Anfangs wagte Maria kaum zu antworten. Franziska stellte weiter ihre Fragen. Erzählte. Plauderte über Nachbarn, über Leute, die sie vom Fenster aus über die Straße gehen sah, über Dinge, die sie in der Zeitung gelesen hatte. Maria taute langsam auf, und schließlich freute sie sich auf die kleinen, irgendwie freundschaftlichen Gespräche. Franziska sagte einmal zu ihr: »Du solltest dich malen lassen. Du hast so ein gutes Gesicht.« Maria hatte noch nie ein Kompliment bekommen.

Den anderen Mädchen erzählte sie von diesen Gesprächen nichts. Maria wollte dieses Geheimnis hüten.

Den Sommer über lernte sie Franziska immer besser kennen. Die junge Frau war meist ruhig, ernsthaft, aber gut gestimmt. An manchen Tagen strahlte sie, wollte die Welt umarmen, liebte das Leben. Über diese Tage freute sich Maria am meisten. Die heimliche Freundin so glücklich zu sehen, tat ihr in der Seele wohl. Mit dem Herbst aber mehrten sich die Tage, an denen Franziska grüblerisch und gereizt war. Sie schlief dann tagsüber sehr viel, aß wenig, kam in der Nacht nicht zur Ruhe. Das Sprechen strengte sie an, und manchmal schien es Maria, als hätte die junge Frau starke Schmerzen. Dann wand sie sich und stöhnte, verkroch sich weinend unter der Bettdecke. Maria konnte es kaum ertragen und forderte sie auf, ihr zu sagen, was sie für sie tun konnte. Eine Wärmflasche, einen Tee, Medikamente aus der Apotheke, was immer sie verlangte, Maria würde sich darum kümmern.
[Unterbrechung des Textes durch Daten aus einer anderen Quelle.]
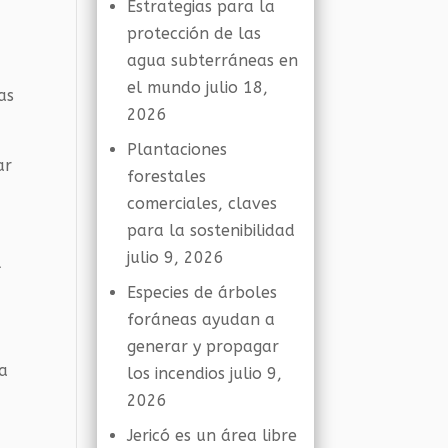
Estrategias para la
protección de las
agua subterráneas en
el mundo
julio 18,
as
2026
Plantaciones
ar
forestales
comerciales, claves
para la sostenibilidad
julio 9, 2026
l
Especies de árboles
foráneas ayudan a
generar y propagar
la
los incendios
julio 9,
2026
Jericó es un área libre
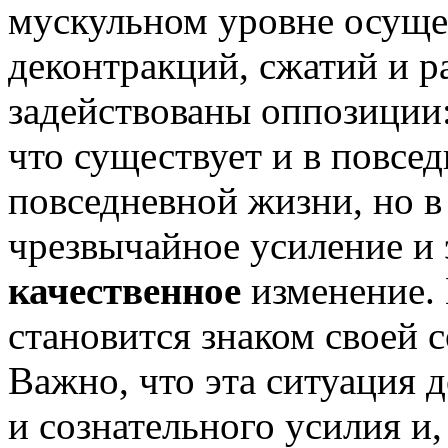
мускульном уровне осуще
деконтракций, сжатий и р
задействованы оппозиции: 
что существует и в повсед
повседневной жизни, но в
чрезвычайное усиление и 
качественное
изменение. 
становится знаком своей 
Важно, что эта ситуация 
и сознательного усилия и, 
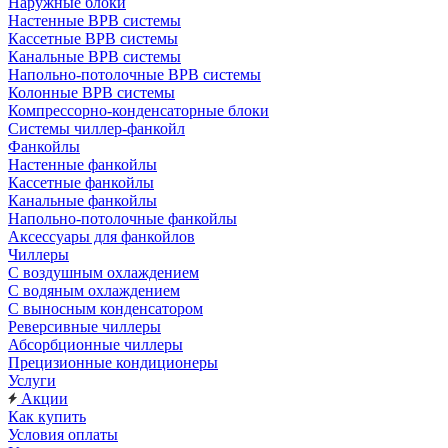
Наружные блоки
Настенные ВРВ системы
Кассетные ВРВ системы
Канальные ВРВ системы
Напольно-потолочные ВРВ системы
Колонные ВРВ системы
Компрессорно-конденсаторные блоки
Системы чиллер-фанкойл
Фанкойлы
Настенные фанкойлы
Кассетные фанкойлы
Канальные фанкойлы
Напольно-потолочные фанкойлы
Аксессуары для фанкойлов
Чиллеры
С воздушным охлаждением
С водяным охлаждением
С выносным конденсатором
Реверсивные чиллеры
Абсорбционные чиллеры
Прецизионные кондиционеры
Услуги
Акции
Как купить
Условия оплаты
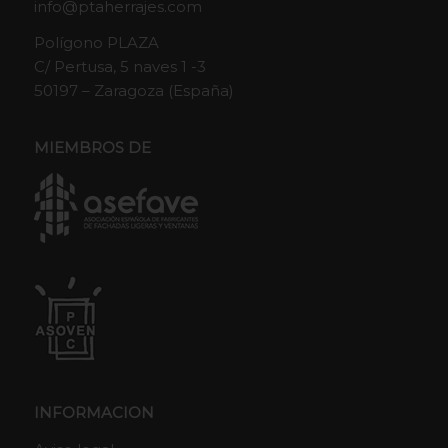
info@ptaherrajes.com
Polígono PLAZA
C/ Pertusa, 5 naves 1 -3
50197 – Zaragoza (España)
MIEMBROS DE
INFORMACION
»Es ist die Angst«, sagte Franziska eines Tages. »Dass ich zurück in die Klinik muss. Die Angst kann mir keiner nehmen.«

»Ist es ... Hysterie?«, fragte Maria. Das hatten ihr die anderen Mädchen erzählt.
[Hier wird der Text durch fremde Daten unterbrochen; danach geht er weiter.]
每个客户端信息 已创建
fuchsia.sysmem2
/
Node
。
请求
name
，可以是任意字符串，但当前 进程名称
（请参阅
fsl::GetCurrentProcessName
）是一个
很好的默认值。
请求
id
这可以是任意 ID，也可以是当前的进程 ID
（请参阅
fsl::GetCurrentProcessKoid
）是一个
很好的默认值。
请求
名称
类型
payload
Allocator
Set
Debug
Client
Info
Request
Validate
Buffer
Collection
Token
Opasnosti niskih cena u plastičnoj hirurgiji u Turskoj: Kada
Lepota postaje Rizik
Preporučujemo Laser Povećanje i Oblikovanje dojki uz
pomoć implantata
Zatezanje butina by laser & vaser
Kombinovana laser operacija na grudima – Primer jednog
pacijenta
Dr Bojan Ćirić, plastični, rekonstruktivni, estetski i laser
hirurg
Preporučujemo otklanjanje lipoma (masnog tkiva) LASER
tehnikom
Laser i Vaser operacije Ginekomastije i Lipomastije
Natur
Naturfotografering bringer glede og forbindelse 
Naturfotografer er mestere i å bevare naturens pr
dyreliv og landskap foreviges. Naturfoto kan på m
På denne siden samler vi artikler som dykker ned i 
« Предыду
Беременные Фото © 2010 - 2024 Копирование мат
»Sie behandeln mich so. Sie verordnen mir Ruhe und Hypnosen und Spaziergänge und Massagen. Sie haben einen Apparat, mit dem sie mich zwischen den Beinen massieren. Ich weiß nicht, wie ich das finden soll. Sie sagen auch, es hört auf, wenn ich erst einmal verheiratet bin.«

»Aber das ist gut!«, rief Maria. »Dann wird also eines Tages alles gut!«

»Ich werde nicht heiraten«, sagte Franziska. »Ich will es nicht. Willst denn du heiraten?«

»Eine jede heiratet doch.«

»Ich will lieber frei sein«, sagte Franziska, und Maria verstand nicht, was sie meinte.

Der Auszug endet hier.